The aim of this study is to examine the association of the presence of chronic kidney disease (CKD) and estimated glomerular filtration rate (eGFR) values with mortality in patients with atrial fibrillation.
This posthoc analysis of a randomized controlled trial consisted of hospitalized patients with atrial fibrillation who were followed up for a median of 2.7 years after discharge. Kaplan–Meier curves, multivariate Cox-regression and spline curves were utilized to assess the association of CKD, CKD stages 2–5 according to the KDOQI guidelines, and the continuum of eGFR values with the primary outcome of all-cause death, and the secondary outcome of cardiovascular mortality.

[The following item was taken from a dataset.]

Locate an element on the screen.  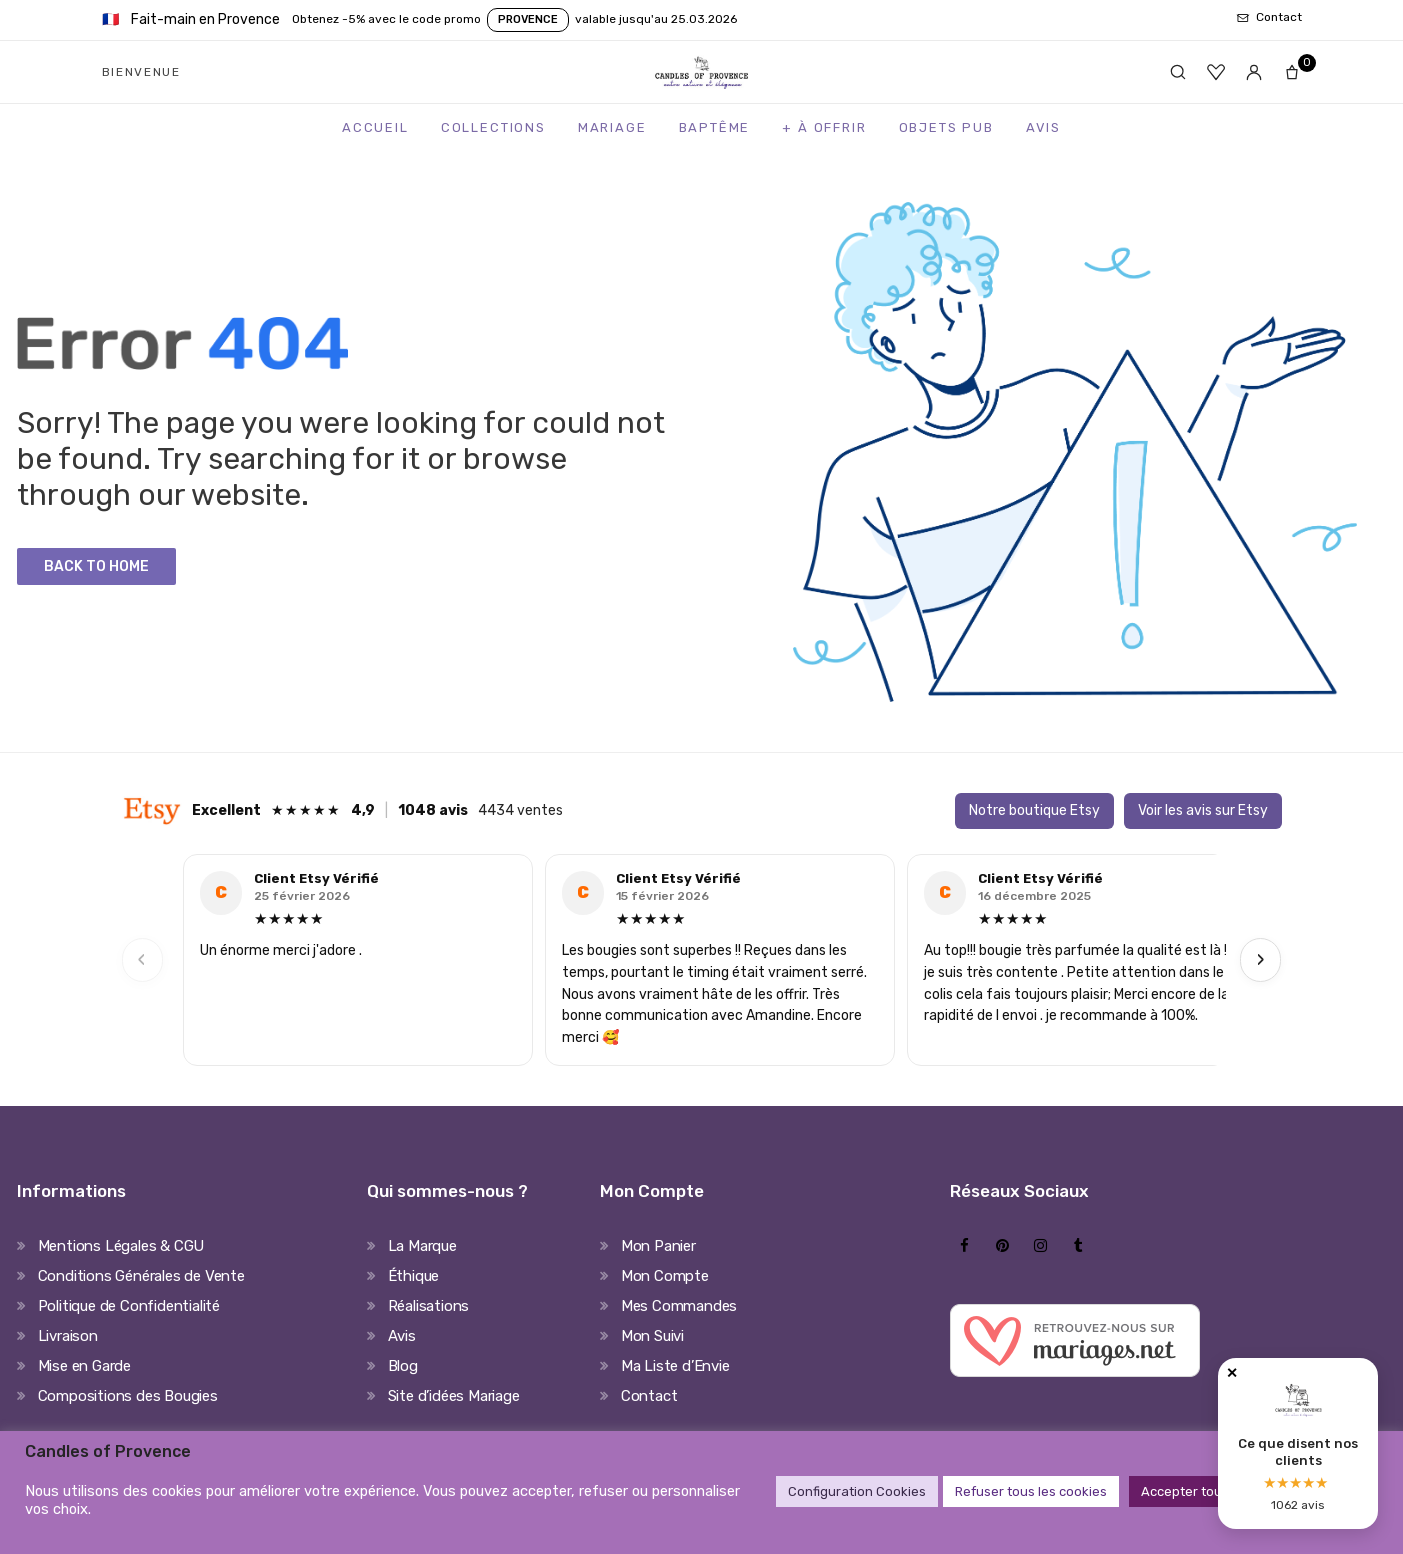
La Marque is located at coordinates (422, 1246).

Out of 1064 hospitalized patients with atrial fibrillation, 465 (43.7%) had comorbid CKD. The presence of CKD was associated with an increased risk for both all-cause and cardiovascular mortality following hospitalization [adjusted hazard ratio (aHR): 1.60; 95% confidence intervals (95% CIs): 1.25–2.05 and aHR: 1.74; 95% CI: 1.30–2.33, respectively]. The aHRs for all-cause mortality in CKD stages 2–5, as compared with CKD stage 1 were 2.18, 2.62, 4.20 and 3.38, respectively (all P < 0.05). In spline curve analyses, eGFR values lower than 50 ml/min/1.73 m2 were independent predictors of higher all-cause and cardiovascular mortality.
In recently hospitalized patients with atrial fibrillation, the presence of CKD was independently associated with decreased survival, which was significant across CKD stages 2–5, as compared with CKD stage 1. Values of eGFR lower than 50 ml/min/1.73 m2 were incrementally associated with worse prognosis.